The trophy case is empty this year, matching the feeling he has inside him.

''I can't deny the fact that I played well,'' Furyk said Wednesday. ''I can't deny the fact that I have a lot of confidence in my game and the direction that it's going. But it's still disappointing when I look back at what could have been instead of what happened.''

Furyk lost on the first extra hole at Innisbrook when he faced an awkward lie for his second shot, did well to find the back of the green and didn't get another chance when Luke Donald made birdie to win a four-man playoff. He was tied for the lead on the 16th tee in the final round of the U.S. Open – the first of consecutive par 5s at Olympic Club – when he hooked his tee shot into the woods, made bogey and never recovered. The worst of it came at Firestone, one of his favorite courses, when he took double bogey on the last hole and lost by one to Keegan Bradley in the Bridgestone Invitational.

''My game was very consistent. My game was good,'' Furyk said. ''But the goal is to try to win golf tournaments. And to get so close – especially in big events – and not be able to close the door leaves a sour taste.''

He would have settled for a U.S. victory in the Ryder Cup, except that went about like the rest of his year.

Furyk was among three Americans who were all square going to the 18th hole at Medinah and ended up losing, which enabled Europe to stage a stunning comeback. Furyk was 1-up over Sergio Garcia when he pulled his tee shot into the bunker on the 17th and made bogey, and then went long from a fairway bunker on the closing hole and three-putted from off the green to lose the match.
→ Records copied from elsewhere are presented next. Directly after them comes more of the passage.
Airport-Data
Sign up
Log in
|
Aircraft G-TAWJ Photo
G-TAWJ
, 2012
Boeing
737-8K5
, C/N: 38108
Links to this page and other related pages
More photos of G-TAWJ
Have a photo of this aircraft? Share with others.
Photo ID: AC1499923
The image of Furyk in a moment of despair, bent over with hands on his knees, made the cover of one golf magazine.

To win this week would essentially be light dressing on a deep wound.

''It would be positive,'' Furyk said. ''But still, when anyone talks about the year, you're going to talk about two events. It would be a positive end. I was hoping that's what the Ryder Cup would be. We would thump them on Sunday, and that would be a good, positive end of the year for me.''

Sea Island is only about 90 miles from Furyk's home in Florida, and the field is not as strong as it was last year. It features Ryder Cup teammate Zach Johnson, Ryder Cup captain and tournament host Davis Love III, along with Jason Day. The McGladrey Classic was hurt by the PGA Grand Slam of Golf, which has a Monday pro-am next week in Bermuda and includes Webb Simpson and Bubba Watson. Matt Kuchar, who lives at Sea Island, is playing an exhibition in China.
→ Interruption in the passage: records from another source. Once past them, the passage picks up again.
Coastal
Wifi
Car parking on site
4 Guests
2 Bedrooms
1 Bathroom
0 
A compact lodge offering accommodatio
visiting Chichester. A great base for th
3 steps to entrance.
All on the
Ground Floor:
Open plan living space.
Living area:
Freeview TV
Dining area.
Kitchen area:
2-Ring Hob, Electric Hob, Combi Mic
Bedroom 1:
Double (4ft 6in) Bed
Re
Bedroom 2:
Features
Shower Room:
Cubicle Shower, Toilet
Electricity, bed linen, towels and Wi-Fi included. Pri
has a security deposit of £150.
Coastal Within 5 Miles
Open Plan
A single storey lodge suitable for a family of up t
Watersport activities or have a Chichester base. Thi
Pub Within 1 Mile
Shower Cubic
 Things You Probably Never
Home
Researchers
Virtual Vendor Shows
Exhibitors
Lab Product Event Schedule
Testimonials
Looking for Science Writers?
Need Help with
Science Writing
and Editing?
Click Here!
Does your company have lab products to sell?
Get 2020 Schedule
Furyk also plans to play the World Challenge that Tiger Woods hosts in California the week after Thanksgiving. Barring a win this week that would get Furyk into Kapalua for the Tournament of Champions, he won't play again until Pebble Beach.

At some point in the next month, he will reflect on the year to figure out what he has to do to get better - what has to change for him to be a better closer. Love already has encouraged Furyk to look at the opportunities instead of the failures, a conversation that took place when Love made him a captain's pick in September.
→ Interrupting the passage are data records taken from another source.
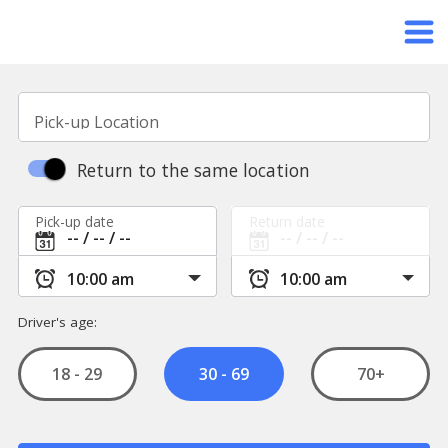
Pick-up Location
Return to the same location
Pick-up date
Return date
Driver's age:
18 - 29
70+
30 - 69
''He was three swings away from probably being a player of the year candidate,'' Love said. ''He hits the fairway at the U.S. Open. His ball stays in the trees maybe in Akron and he chips out and hits a wedge on the green and he wins that tournament. And then he hits the green at 17 in the Ryder Cup, and we win the Ryder Cup. He would have had a hell of a year given three swings over again.

''As competitors, we see how close it was to great more than we see how everybody else sees it – 'Well, he screwed those three tournaments up, didn't he?' Well, no, Jim Furyk got picked for the Ryder Cup because he was two swings away from winning two big tournaments.''

Furyk's match didn't determine the outcome of the Ryder Cup. Europe picked up additional points on the 18th hole when Justin Rose finished birdie-birdie to beat Phil Mickelson, and when Steve Stricker fell behind on the 17th by failing to get up-and-down with a routine chip. Kaymer's 6-foot par putt on the last hole clinched it for Europe.

Oddly enough, Furyk spoke in the days before the Ryder Cup of being in position to win or lose the Ryder Cup. He spoke then of having to accept ''that sometimes it turns out good, and sometimes it doesn't.''

This year, it hasn't turned out well at all.

Love has a PGA Championship among his 20 PGA Tour titles, and he holed the winning putt in his first Ryder Cup in 1993 at The Belfry. Even so, Love still remembers finishing with back-to-back bogeys, including a three-putt on the 18th at Oakland Hills, to lose the 1996 U.S. Open.

''We get remembered for a lot of things,'' Love said. ''Jim has done a lot of great stuff, as well, and played a lot of great golf. Just like the Ryder Cup, or just like him at the U.S. Open, you don't get to enjoy the good times unless you screw it up every once in a while in front of everybody.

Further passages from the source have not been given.